Problem requirements: Copy exactly the stretch of data below from the line with "The family of" through the line with "Support Local Journalism", including both of those lines.

[Transcribed page contents]
****************

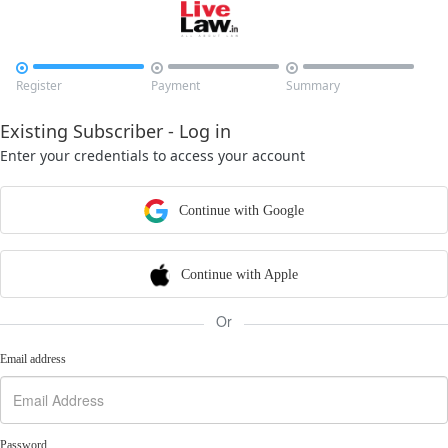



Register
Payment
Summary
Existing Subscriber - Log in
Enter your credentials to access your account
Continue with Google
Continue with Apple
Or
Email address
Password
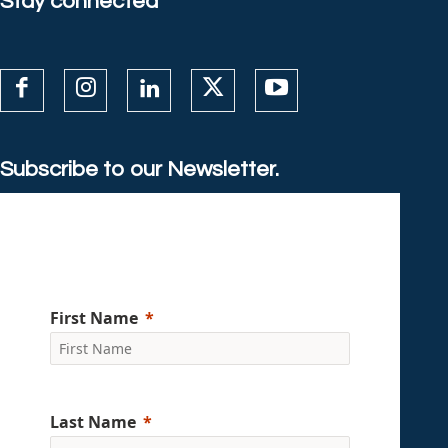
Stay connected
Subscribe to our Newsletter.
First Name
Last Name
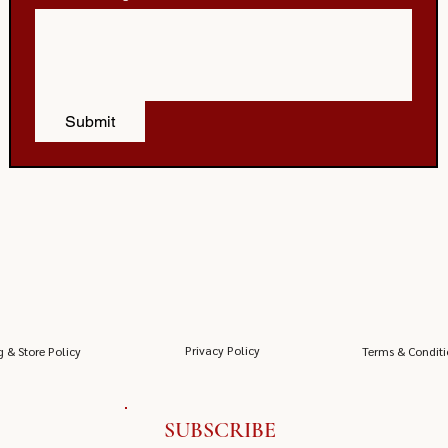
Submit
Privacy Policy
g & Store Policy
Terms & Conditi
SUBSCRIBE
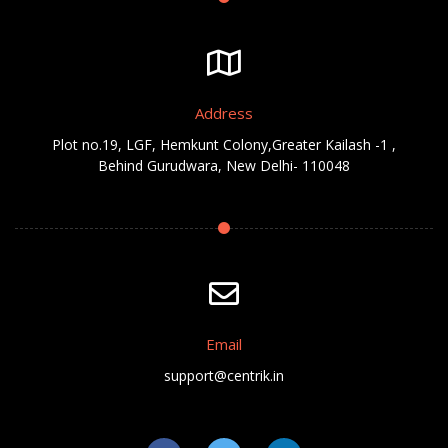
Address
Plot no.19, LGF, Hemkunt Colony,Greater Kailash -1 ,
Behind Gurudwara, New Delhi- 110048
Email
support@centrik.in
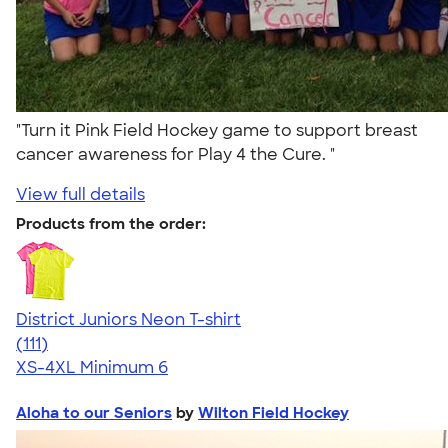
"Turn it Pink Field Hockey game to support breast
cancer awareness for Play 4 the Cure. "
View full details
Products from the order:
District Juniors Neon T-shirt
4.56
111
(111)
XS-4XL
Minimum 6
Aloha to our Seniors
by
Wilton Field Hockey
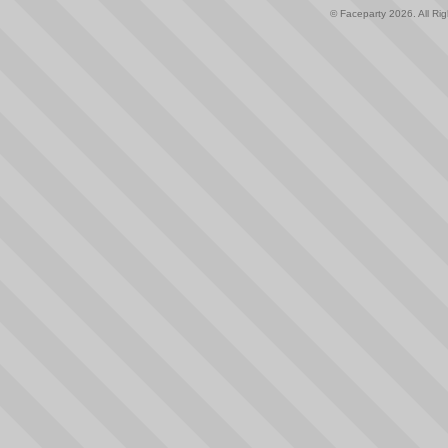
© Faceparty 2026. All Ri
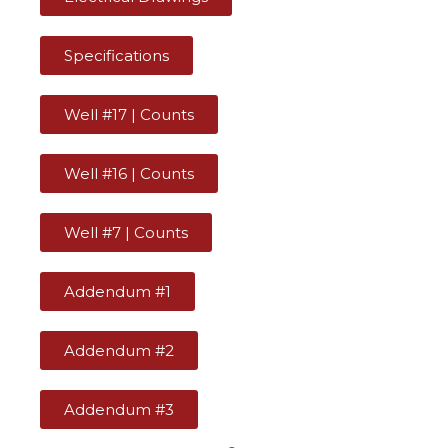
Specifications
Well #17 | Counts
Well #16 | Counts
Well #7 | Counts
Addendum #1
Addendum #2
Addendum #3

****************

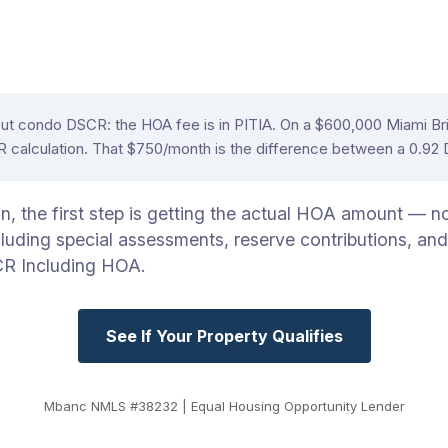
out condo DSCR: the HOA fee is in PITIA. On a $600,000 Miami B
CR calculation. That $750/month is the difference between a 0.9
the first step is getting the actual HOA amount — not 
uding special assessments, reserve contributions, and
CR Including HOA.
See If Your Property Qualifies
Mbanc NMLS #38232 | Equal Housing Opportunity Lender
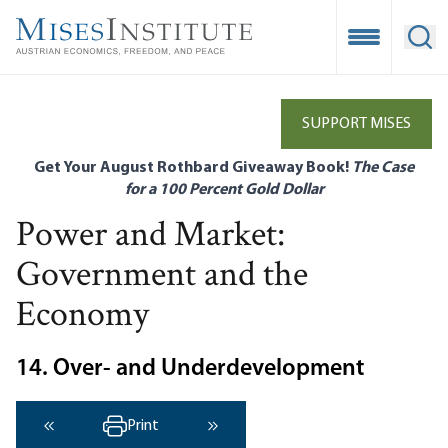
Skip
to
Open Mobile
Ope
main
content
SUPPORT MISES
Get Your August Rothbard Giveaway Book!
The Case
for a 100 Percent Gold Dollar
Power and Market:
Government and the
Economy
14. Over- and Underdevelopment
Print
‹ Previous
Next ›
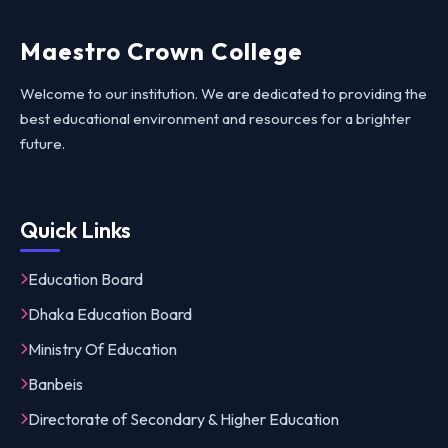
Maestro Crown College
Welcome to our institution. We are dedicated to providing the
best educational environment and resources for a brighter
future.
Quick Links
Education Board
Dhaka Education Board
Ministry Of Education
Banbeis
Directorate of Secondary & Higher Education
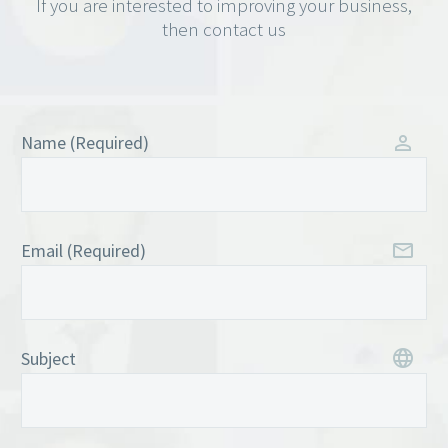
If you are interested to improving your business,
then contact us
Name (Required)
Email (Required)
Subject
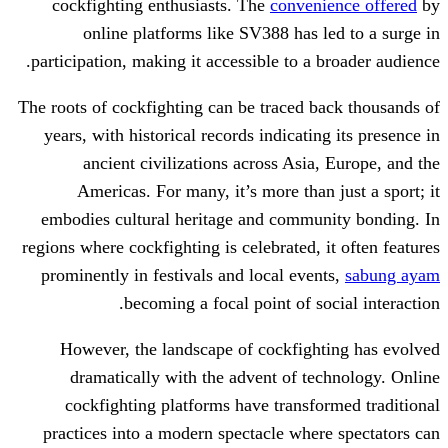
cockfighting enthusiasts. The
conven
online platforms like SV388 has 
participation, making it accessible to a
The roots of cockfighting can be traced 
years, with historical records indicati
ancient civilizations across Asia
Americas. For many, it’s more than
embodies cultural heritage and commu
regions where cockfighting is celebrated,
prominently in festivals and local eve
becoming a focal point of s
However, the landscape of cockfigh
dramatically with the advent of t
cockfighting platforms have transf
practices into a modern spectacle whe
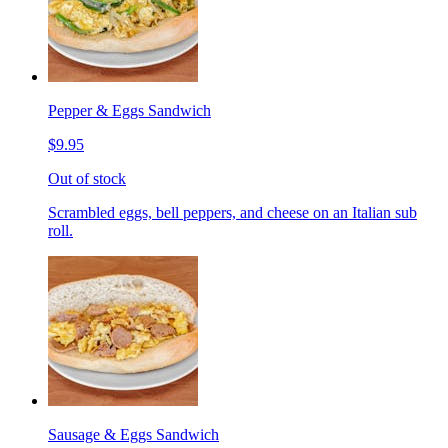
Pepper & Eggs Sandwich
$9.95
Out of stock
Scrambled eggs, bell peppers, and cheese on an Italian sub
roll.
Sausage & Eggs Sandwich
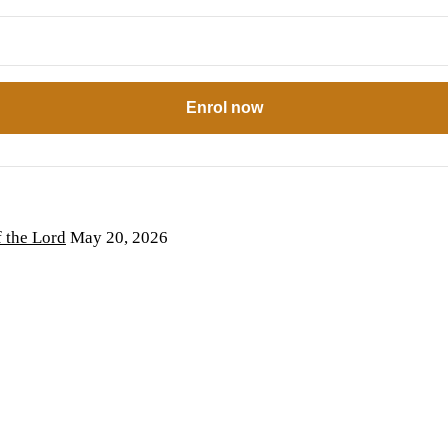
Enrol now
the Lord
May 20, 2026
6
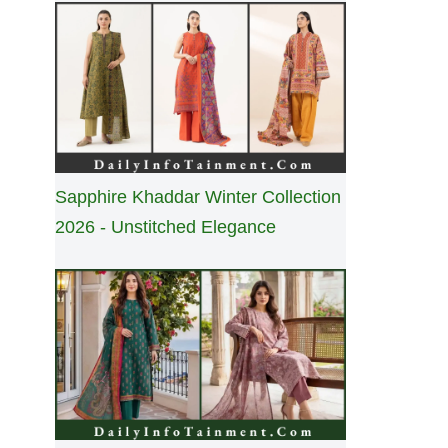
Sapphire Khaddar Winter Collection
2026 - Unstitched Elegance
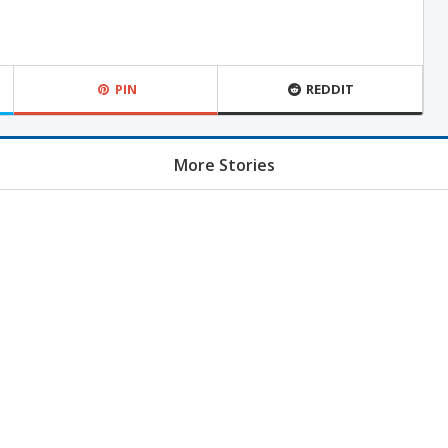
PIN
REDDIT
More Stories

****************

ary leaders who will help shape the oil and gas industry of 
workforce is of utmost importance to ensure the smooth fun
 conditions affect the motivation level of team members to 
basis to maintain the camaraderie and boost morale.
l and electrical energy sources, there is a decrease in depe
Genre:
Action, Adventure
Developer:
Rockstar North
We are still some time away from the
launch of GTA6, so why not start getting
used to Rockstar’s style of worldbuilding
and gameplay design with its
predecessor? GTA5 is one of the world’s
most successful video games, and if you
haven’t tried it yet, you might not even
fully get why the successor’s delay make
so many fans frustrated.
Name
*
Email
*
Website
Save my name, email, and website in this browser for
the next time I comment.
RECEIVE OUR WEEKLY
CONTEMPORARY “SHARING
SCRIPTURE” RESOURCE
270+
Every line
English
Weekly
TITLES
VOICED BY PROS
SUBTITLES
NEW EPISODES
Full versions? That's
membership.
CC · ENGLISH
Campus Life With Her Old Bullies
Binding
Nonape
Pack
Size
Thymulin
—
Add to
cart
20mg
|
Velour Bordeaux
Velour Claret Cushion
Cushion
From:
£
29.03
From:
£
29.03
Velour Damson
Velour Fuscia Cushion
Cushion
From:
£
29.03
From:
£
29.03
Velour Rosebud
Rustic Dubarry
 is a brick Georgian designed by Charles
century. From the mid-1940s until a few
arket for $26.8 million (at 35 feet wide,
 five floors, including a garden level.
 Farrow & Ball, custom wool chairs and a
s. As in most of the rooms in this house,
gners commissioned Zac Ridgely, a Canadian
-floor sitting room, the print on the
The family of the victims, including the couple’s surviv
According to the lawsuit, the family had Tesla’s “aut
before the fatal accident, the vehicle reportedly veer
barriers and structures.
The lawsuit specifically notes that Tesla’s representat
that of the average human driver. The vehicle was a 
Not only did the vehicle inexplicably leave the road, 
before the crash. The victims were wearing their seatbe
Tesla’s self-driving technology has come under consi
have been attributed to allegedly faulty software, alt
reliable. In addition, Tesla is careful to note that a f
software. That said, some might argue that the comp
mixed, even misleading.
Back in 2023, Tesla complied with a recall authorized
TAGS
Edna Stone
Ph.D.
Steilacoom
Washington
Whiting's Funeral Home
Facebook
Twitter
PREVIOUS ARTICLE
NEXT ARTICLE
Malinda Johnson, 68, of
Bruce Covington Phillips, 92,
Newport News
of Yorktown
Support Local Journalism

****************

Response area:
The family of the victims, including the couple’s surviv
According to the lawsuit, the family had Tesla’s “aut
before the fatal accident, the vehicle reportedly veer
barriers and structures.
The lawsuit specifically notes that Tesla’s representat
that of the average human driver. The vehicle was a 
Not only did the vehicle inexplicably leave the road, 
before the crash. The victims were wearing their seatbe
Tesla’s self-driving technology has come under consi
have been attributed to allegedly faulty software, alt
reliable. In addition, Tesla is careful to note that a f
software. That said, some might argue that the comp
mixed, even misleading.
Back in 2023, Tesla complied with a recall authorized
TAGS
Edna Stone
Ph.D.
Steilacoom
Washington
Whiting's Funeral Home
Facebook
Twitter
PREVIOUS ARTICLE
NEXT ARTICLE
Malinda Johnson, 68, of
Bruce Covington Phillips, 92,
Newport News
of Yorktown
Support Local Journalism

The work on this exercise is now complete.